Por Maria Ângela Paié Rodella Innocente

No cenário atual a sociedade não tem uma ampla organização autônoma, numa estruturação de mercado pós-fordista, fundada em sua ideologia, o neoliberalismo . O domínio do mercado sobre o Estado traz o enfraquecimento das instituições e da cultura da solidariedade. “A desigualdade social e a injustiça na distribuição da renda chegam a indignar por suas dimensões” (SAVIANI, 1997, p. 218). A lógica que preside as políticas sociais subordina-as aos ditames da política econômica, numa relação custo-benefício. Paradoxalmente, temos condições para a construção de espaços de troca e convivência, de fundação de uma nova e madura democracia (entendida como valor universal), na eterna dialética continuidade/ruptura.

Mesmo a propalada administração participativa ocorre num contexto que prioriza melhores condições de produtividade e qualidade em detrimento do fator humano; um instrumento globalizador, para modelização (massificação) de subjetividades dos trabalhadores.
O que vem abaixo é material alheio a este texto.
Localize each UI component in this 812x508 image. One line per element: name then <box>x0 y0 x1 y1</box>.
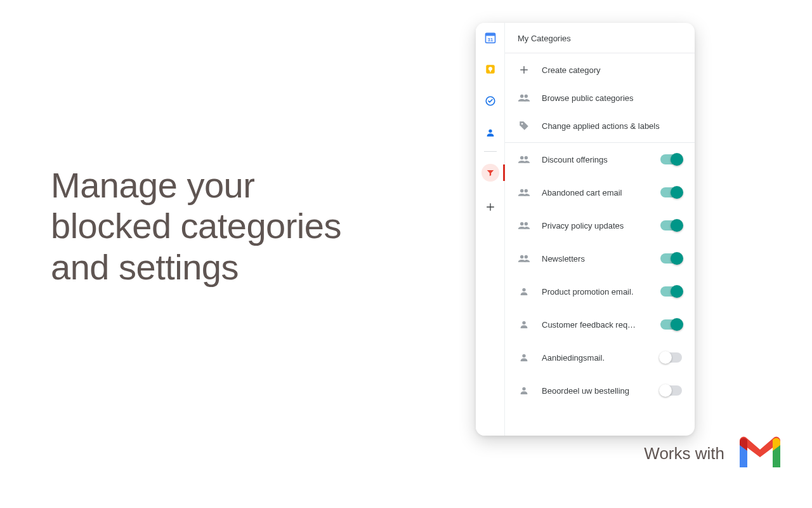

A estrutura estatal tornou difícil a constituição de uma tradição democrática expressiva, ampliando-se o fosso entre sociedade civil e sociedade política, entre Estado e indivíduos organizados. Temos aqui o contraponto gestão – de caráter gerencial/técnico, baseando-se na consecução de resultados, e administração – que engloba o caráter político.

No entanto, conforme preceitua Nogueira (1998, p.189), o gestor público diferencia-se do privado, pois precisa ser técnico e político, com “olhos no processo societal abrangente, em seus nexos contraditórios e explosivos. Seu raio de ação está colado aos problemas da democracia, da representação e da participação”.

Apesar dessa diferenciação terminológica/sociológica, utilizaremos neste texto o termo “gestão”, por se tratar daquele que é encontrado nos documentos legais, embora tenhamos consciência de que esta substituição não é neutra, mas encobre uma perspectiva neo-taylorista.

A Educação, necessária para a democracia e a gestão participativa – “com atos de poder transparentes e submetidos a um efetivo controle social” (NOGUEIRA, 1998, p.202), precisa formar cidadãos em condições de deliberar em esferas dominantemente argumentativas, ou seja, a participação não pode ser dissociada da Educação para a Cidadania nem da formação de uma cultura política e capacidade linguística de discernimento; não pode permitir a expropriação da capacidade de decidir das pessoas – uma educação para a emancipação. Esta gestão participativa implica a negociação de políticas públicas.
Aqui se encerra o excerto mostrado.